The likes of Leonardo DiCaprio or Robert Pattinson can afford to turn up their noses at lesser scripts, but women who want to stay busy have to say yes to iffy projects. Streep has garnered Oscar nominations (she has a record 21 of them) for movies she likely agreed to do because her character was compelling or the director might have something to teach her, despite a blah script.
Last year's "The Laundromat" is an example: a busy farce that took a swing and missed but offered her three roles, one of which some viewers didn't realize was her, and a chance to be directed by Steven Soderbergh. She reunites with him for one of two new Streeps out this week, the HBO Max comedy "Let Them All Talk." (She's also a narcissistic diva in "The Prom" on Netflix.)
"The Iron Lady" won Streep an Oscar but it's dreck. "Music of the Heart" earned her a nomination, but it's as dopey as the title. You can guess why Streep took on "Evening," "Before and After" or "Dark Matter" — a new accent, an unusual character — but let's face it, she has forged a career in a time when Hollywood barely cares about women. As evidence: Best actress Oscars routinely go to women whose movies are not best picture contenders, but that almost never happens with the best actor.

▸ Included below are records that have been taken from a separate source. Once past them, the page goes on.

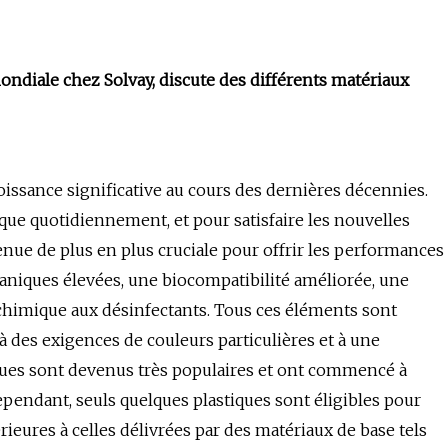
diale chez Solvay, discute des différents matériaux
issance significative au cours des dernières décennies.
ue quotidiennement, et pour satisfaire les nouvelles
nue de plus en plus cruciale pour offrir les performances
aniques élevées, une biocompatibilité améliorée, une
e chimique aux désinfectants. Tous ces éléments sont
 des exigences de couleurs particulières et à une
iques sont devenus très populaires et ont commencé à
pendant, seuls quelques plastiques sont éligibles pour
ieures à celles délivrées par des matériaux de base tels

Because she has a master's degree from Yale, Streep is thought of as an intellectual performer, and when she's criticized, the usual beef is that her performances are too studied, or too reliant on accents or tricks such as a sideways glance, a giggle that comes out of nowhere or a shift in vocal register in the middle of a word. But every actor has behaviors they fall back on. Streep's tics are noticeable because she has created so many characters, and because she's so often called upon to perk up material that isn't as good as she is.
The flip side is that Streep usually elevates roles. Would "Mamma Mia!" be watchable without her? Could anyone else make the tricky theatrical device of "Plenty" work on film? Would we listen to anyone else shriek those awful notes in "Florence Foster Jenkins"? Would a less confident actor tackle the role Angela Lansbury defined in the original "The Manchurian Candidate"?
The cliché with magnetic actors is that it would be entertaining to watch them read the phone book. I'd go further with Streep. I'd watch her play a haunted Chilean woman with telekinesis in a turgid adaptation of Isabel Allende's "House of the Spirits," and — when she's on screen, anyway — I'd even believe it.
It's cute that the trailer thinks Anne Hathaway is the star of the comedy, but we all know differently. Bette Davis has "All About Eve," Vivien Leigh has "Gone With the Wind" and Meryl Streep has "Prada," her most iconic and quotable role. Kicking off a midcareer surge, Streep brings a thrilling, fierce originality to her vituperative fashion guru. "Where are the belts for this dress? Why is no one rea-dy?" is not even written as a laugh line, but she makes it funny with an oddly musical rhythm that would make Stephen Sondheim green.